● **Task directions**
Give the data below again exactly as written, but without the pictures.

Page-level text extractions:
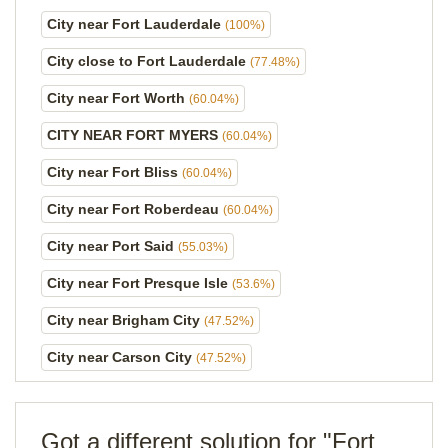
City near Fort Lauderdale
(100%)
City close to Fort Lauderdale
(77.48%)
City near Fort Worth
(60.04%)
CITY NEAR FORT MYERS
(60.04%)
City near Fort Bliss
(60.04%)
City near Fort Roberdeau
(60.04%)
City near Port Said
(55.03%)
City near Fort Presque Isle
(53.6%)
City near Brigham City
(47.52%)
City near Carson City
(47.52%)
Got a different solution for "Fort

● **Result of the exercise**
City near Fort Lauderdale
(100%)
City close to Fort Lauderdale
(77.48%)
City near Fort Worth
(60.04%)
CITY NEAR FORT MYERS
(60.04%)
City near Fort Bliss
(60.04%)
City near Fort Roberdeau
(60.04%)
City near Port Said
(55.03%)
City near Fort Presque Isle
(53.6%)
City near Brigham City
(47.52%)
City near Carson City
(47.52%)
Got a different solution for "Fort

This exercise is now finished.